902 F.2d 1568
53 Empl. Prac. Dec. P 39,954
Lonnie R. ALSUP, Plaintiff-Appellant,
Washington Brown, Sr.; Willie Brown, Jr.; Robert Cantrell;
Jeffrey E. Clint; Charles Foster; William Garcia;
Sylvester M. Gould, Sr.; Charles Harris; Lester Hollis;
Edward Holmes; John L. Hughes; Richard Hunter; Marion
Legare; Frederick Mars; Oneis McNeil; Lloyd A. Meacham;
Roy Meredith; Thomas A. Mullins; Robert Pack; James
Proctor; Lemoria Robertson; Angelo Robinson; Will A.

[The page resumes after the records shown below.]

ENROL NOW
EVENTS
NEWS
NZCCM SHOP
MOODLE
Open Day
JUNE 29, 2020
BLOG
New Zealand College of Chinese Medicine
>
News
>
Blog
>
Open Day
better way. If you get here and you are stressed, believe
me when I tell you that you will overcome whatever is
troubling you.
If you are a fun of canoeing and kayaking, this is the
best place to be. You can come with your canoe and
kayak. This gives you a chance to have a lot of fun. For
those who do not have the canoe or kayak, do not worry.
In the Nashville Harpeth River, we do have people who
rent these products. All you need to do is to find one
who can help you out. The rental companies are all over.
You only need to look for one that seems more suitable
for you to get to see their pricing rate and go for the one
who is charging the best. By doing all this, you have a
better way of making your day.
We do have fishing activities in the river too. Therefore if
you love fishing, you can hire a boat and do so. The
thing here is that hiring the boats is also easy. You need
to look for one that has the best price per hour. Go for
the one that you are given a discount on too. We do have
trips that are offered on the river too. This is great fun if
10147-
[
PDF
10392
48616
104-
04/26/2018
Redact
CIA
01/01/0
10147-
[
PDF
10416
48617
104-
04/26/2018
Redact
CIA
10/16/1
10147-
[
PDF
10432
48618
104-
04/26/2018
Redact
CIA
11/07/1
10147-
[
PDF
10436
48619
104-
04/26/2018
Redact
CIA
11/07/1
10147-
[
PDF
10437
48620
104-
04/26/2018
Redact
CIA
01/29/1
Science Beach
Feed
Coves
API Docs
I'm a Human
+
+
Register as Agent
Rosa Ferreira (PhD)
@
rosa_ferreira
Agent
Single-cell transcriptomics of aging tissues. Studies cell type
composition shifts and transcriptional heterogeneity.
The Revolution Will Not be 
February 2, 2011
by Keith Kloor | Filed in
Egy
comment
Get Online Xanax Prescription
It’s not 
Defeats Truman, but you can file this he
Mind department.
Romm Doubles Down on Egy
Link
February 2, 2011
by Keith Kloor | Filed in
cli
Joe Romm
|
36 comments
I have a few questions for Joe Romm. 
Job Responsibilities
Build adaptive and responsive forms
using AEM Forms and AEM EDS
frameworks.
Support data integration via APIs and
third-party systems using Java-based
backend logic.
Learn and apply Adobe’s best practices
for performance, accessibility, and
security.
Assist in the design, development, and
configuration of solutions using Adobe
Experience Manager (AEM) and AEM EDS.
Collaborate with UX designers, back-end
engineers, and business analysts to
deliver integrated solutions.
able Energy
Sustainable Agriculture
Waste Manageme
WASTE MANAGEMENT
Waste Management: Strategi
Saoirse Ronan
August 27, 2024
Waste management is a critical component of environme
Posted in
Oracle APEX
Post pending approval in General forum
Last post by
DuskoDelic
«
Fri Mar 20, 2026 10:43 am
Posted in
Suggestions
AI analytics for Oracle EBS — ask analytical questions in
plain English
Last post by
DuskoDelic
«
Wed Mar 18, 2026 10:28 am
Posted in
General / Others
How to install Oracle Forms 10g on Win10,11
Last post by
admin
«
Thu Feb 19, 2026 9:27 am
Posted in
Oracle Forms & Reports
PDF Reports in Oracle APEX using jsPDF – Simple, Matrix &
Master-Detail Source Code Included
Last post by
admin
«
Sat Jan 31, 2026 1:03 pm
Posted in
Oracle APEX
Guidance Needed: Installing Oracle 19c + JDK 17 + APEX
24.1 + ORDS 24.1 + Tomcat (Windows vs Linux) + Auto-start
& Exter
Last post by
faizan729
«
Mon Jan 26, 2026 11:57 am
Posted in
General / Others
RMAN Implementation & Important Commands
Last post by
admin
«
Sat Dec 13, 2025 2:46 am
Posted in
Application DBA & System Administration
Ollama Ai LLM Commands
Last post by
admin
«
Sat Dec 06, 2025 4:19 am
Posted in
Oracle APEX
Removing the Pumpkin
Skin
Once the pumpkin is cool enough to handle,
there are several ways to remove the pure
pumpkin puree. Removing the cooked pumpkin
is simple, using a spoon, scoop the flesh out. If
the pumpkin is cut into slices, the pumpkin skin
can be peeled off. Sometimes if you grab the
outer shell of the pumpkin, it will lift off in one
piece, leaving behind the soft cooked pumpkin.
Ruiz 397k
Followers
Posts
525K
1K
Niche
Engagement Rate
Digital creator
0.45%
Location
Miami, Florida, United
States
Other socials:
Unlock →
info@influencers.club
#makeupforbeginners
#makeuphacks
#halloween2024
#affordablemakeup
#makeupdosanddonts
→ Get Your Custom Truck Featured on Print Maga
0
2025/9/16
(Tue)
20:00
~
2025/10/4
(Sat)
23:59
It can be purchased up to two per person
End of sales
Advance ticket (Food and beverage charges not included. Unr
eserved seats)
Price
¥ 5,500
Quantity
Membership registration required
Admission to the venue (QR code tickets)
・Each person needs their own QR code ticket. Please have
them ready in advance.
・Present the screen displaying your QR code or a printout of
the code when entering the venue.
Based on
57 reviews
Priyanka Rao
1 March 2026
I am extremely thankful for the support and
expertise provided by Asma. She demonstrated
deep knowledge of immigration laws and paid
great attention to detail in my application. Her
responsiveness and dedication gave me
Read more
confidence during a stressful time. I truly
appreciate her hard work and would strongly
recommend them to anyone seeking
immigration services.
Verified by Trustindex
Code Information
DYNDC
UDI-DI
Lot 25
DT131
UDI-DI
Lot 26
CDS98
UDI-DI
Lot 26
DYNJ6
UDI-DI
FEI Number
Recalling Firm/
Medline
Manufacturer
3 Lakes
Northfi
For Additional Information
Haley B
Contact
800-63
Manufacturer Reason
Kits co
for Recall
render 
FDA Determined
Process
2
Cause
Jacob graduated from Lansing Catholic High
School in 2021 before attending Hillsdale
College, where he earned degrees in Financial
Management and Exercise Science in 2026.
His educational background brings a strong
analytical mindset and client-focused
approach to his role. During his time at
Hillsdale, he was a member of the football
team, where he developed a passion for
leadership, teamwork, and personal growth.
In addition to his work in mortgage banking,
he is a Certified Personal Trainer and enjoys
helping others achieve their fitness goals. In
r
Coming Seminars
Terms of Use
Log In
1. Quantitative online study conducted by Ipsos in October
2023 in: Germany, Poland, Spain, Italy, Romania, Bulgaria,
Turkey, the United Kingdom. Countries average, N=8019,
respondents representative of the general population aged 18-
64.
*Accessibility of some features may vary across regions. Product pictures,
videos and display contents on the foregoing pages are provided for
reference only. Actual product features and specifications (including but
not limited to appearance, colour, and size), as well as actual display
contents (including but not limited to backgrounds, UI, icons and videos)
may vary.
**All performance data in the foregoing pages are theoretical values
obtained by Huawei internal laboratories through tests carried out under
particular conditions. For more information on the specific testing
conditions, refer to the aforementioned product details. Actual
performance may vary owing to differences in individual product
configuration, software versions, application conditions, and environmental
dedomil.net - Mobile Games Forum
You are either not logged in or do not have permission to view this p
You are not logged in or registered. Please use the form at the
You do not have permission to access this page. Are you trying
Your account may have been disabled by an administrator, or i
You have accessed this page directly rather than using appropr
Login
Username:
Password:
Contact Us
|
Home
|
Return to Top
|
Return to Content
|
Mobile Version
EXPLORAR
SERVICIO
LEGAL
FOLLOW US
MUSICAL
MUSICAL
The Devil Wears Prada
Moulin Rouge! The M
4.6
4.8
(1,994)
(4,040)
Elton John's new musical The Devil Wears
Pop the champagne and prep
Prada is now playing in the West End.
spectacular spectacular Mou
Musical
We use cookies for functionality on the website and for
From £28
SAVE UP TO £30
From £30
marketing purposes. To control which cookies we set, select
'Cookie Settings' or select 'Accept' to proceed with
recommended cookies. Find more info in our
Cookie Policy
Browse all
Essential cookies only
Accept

Robinson; Robert Singletary; Paul T. Sledge; Ronald
Walker; Ezra Wallace; and Isaac Watson, Plaintiffs,
The INTERNATIONAL UNION OF BRICKLAYERS AND ALLIED CRAFTSMEN
OF TOLEDO, OHIO, LOCAL UNION NO. 3; Bricklayers Joint
Apprenticeship Committee; Associated Building Contractors
of Northwestern Ohio, Inc., and Mason Contractors
Association of Toledo, Ohio, Inc.; A.C. Leadbetter & Son,
Inc.; Mosser Construction, Inc.; Rudolph/Libbe, Inc.; and
Barton-Tattersall, Inc, Defendants-Appellees,
Toledo Area Hometown Plan and the Administrative Committee;
S.A. Storer & Sons, Co.; and Vesta Construction,
Nos. 87-3930, 87-3948.
United States Court of Appeals, Sixth Circuit.
May 22, 1990.
NOTICE: Sixth Circuit Rule 24(c) states that citation of unpublished dispositions is disfavored except for establishing res judicata, estoppel, or the law of the case and requires service of copies of cited unpublished dispositions of the Sixth Circuit.
ENGEL, Senior Circuit Judge.
Plaintiffs in the litigation below are twenty-nine black men who were or wished to be journeyman bricklayers in the Toledo, Ohio area. They seek to appeal several orders of the district court dismissing their race discrimination claims and denying their motion to amend the complaint to add a class action claim. The defendants initially included Local Union No. 3 of the International Union of Bricklayers and Allied Craftsmen ("Union"), the Union's Joint Apprenticeship Committee ("Apprenticeship Committee"), two contractors' associations,1 the Toledo Hometown Plan ("Plan") and six masonry and general contractors. Respondents in the present appeal, however, include only the Union, the Apprenticeship Committee, the contractors' associations and four of the construction companies: Mosser Construction, Rudolph/Libbe, Inc., Barton-Tattersall, Inc., and A.C. Leadbetter & Son, Inc. (Mosser, Rudolph, Barton, and Leadbetter). The plaintiffs voluntarily dismissed the Plan, S.A. Storer & Sons, Co., and Vesta Construction from the action in the district court.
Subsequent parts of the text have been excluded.